**What you have to do**:
The lines wanted run from the first one below through the one with "consentement peut avoir". Return them exactly.

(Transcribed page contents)
=== Begin Enclosure ===
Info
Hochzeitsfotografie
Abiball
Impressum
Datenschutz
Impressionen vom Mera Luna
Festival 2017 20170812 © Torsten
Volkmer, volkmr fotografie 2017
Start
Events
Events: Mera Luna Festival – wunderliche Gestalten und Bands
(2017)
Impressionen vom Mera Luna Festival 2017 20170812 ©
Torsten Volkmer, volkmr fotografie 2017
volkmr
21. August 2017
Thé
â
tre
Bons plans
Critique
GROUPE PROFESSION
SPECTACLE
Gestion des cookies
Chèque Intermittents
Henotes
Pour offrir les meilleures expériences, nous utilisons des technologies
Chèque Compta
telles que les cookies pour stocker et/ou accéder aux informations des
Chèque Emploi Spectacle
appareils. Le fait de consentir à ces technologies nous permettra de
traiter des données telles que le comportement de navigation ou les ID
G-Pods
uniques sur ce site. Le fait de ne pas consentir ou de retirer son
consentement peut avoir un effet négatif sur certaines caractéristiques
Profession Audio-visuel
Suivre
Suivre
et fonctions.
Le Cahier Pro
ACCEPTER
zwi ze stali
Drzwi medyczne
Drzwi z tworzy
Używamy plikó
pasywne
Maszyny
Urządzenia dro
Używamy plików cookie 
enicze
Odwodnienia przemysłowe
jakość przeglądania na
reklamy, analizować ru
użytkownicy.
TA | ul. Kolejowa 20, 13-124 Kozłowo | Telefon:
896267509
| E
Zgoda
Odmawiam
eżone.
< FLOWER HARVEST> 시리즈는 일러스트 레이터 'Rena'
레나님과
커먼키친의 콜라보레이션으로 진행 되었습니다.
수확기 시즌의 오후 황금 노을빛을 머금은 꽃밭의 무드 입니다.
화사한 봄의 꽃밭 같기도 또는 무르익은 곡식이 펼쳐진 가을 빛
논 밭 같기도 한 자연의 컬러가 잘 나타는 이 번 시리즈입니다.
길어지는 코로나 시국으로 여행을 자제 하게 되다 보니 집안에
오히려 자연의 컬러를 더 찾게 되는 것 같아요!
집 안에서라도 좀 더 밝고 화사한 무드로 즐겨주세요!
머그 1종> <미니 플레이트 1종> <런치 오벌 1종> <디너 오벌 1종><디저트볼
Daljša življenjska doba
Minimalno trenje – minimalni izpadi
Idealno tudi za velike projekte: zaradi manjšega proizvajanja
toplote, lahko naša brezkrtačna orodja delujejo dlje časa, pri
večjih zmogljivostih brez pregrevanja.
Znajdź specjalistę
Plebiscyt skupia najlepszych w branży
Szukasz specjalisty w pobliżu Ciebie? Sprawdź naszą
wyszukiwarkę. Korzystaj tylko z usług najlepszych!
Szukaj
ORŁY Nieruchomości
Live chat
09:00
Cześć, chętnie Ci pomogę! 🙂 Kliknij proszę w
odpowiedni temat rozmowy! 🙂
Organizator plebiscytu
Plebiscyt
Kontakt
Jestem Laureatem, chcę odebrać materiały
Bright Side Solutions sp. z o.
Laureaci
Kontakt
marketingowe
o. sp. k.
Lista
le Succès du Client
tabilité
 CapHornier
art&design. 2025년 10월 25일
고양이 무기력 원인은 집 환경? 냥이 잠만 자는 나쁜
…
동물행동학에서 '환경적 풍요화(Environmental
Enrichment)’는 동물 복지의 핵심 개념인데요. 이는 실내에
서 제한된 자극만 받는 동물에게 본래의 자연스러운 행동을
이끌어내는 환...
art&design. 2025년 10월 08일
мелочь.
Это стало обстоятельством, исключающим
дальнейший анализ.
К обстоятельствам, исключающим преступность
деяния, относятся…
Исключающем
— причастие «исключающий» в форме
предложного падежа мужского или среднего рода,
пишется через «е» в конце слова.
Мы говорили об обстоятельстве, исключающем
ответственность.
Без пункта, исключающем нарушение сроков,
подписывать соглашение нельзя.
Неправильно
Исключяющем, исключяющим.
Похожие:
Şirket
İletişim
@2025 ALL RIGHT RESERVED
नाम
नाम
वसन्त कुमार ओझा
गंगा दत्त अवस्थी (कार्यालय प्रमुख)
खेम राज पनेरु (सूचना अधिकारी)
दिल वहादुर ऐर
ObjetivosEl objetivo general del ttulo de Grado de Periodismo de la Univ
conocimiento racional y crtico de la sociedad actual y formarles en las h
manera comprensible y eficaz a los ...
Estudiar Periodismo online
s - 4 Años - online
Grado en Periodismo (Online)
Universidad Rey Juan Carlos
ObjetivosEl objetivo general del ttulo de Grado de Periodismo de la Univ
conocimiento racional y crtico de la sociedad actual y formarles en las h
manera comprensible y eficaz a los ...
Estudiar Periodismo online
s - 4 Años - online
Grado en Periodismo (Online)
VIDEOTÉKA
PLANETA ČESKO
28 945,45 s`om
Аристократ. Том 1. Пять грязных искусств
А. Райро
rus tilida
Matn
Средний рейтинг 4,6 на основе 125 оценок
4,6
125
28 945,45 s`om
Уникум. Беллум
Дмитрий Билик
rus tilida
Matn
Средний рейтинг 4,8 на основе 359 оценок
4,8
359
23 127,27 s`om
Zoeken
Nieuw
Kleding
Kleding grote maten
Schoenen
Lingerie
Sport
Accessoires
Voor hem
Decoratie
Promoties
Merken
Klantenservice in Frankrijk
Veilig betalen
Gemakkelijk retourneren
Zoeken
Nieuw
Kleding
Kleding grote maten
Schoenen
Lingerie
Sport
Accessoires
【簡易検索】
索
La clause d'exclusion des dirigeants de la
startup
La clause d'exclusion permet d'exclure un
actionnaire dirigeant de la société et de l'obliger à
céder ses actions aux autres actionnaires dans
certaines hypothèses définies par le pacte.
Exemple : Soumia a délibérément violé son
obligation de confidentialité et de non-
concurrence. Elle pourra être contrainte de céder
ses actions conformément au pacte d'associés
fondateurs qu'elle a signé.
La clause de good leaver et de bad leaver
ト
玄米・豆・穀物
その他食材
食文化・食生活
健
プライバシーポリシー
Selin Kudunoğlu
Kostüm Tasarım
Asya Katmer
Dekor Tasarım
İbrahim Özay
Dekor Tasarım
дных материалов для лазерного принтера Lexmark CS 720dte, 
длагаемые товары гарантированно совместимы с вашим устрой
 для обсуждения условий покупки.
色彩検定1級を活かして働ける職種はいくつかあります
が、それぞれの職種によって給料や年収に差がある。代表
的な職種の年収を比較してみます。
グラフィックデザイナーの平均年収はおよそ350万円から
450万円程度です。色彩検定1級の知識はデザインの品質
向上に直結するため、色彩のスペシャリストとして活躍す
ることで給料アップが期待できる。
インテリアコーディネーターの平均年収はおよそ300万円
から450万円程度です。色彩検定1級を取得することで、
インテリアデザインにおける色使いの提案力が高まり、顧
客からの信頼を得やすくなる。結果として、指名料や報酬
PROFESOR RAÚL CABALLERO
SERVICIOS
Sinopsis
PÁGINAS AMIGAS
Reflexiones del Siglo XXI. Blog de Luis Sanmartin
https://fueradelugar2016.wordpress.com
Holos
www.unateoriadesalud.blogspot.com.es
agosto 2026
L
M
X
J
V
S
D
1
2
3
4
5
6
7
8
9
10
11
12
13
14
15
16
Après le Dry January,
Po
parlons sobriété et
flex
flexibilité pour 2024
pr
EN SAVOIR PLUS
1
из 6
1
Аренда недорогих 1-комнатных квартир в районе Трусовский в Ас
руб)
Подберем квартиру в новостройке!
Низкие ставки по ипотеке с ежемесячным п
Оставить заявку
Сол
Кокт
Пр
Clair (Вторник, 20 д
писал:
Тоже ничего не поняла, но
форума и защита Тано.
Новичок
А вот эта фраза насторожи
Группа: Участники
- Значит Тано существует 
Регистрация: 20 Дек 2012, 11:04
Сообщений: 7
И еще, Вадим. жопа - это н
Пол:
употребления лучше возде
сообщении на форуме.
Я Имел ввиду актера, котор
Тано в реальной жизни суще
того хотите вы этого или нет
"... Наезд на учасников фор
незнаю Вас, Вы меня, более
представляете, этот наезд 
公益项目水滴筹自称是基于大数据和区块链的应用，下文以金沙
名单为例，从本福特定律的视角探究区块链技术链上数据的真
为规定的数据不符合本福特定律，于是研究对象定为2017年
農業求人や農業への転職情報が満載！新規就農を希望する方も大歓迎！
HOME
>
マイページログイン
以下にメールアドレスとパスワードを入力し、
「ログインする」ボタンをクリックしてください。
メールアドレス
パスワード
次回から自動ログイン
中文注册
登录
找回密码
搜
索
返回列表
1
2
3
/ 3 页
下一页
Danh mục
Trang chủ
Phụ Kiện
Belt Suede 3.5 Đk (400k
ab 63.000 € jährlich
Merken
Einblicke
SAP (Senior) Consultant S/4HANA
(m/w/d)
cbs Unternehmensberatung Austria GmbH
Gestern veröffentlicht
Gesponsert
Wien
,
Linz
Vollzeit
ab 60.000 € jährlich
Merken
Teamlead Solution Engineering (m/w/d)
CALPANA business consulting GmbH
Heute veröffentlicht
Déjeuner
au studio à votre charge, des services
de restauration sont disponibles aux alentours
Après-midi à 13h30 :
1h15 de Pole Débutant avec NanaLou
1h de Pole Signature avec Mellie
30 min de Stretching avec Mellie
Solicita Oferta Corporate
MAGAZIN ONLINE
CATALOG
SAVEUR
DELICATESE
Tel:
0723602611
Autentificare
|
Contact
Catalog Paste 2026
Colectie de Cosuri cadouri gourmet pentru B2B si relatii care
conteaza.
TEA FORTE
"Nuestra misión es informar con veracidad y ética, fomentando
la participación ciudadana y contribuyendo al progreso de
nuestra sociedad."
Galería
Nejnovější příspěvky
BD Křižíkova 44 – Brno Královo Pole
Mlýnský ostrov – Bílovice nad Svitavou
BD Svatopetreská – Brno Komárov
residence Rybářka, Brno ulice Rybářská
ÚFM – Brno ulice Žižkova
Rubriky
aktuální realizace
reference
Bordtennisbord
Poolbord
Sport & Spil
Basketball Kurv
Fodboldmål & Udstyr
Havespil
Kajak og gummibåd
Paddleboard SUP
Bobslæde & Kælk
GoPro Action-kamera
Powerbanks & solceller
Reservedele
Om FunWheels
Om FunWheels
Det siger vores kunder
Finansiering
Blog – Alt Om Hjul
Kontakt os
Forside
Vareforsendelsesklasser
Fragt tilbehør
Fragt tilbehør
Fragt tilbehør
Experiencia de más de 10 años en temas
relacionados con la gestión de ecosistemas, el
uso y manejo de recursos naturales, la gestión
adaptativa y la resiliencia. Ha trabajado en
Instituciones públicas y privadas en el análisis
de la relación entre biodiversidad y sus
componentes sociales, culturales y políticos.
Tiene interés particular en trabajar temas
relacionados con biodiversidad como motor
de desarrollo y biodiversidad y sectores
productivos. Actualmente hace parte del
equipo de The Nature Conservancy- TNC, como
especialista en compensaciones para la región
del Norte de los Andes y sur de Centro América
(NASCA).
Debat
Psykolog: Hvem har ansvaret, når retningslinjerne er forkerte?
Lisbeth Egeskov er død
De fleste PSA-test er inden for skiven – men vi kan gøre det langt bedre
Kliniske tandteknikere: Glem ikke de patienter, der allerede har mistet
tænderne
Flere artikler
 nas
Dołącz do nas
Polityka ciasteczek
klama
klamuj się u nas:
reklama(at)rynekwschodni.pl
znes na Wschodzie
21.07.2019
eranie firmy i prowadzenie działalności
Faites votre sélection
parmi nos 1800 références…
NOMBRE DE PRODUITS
=== End Enclosure ===
**Answer for the task**:
Info
Hochzeitsfotografie
Abiball
Impressum
Datenschutz
Impressionen vom Mera Luna
Festival 2017 20170812 © Torsten
Volkmer, volkmr fotografie 2017
Start
Events
Events: Mera Luna Festival – wunderliche Gestalten und Bands
(2017)
Impressionen vom Mera Luna Festival 2017 20170812 ©
Torsten Volkmer, volkmr fotografie 2017
volkmr
21. August 2017
Thé
â
tre
Bons plans
Critique
GROUPE PROFESSION
SPECTACLE
Gestion des cookies
Chèque Intermittents
Henotes
Pour offrir les meilleures expériences, nous utilisons des technologies
Chèque Compta
telles que les cookies pour stocker et/ou accéder aux informations des
Chèque Emploi Spectacle
appareils. Le fait de consentir à ces technologies nous permettra de
traiter des données telles que le comportement de navigation ou les ID
G-Pods
uniques sur ce site. Le fait de ne pas consentir ou de retirer son
consentement peut avoir un effet négatif sur certaines caractéristiques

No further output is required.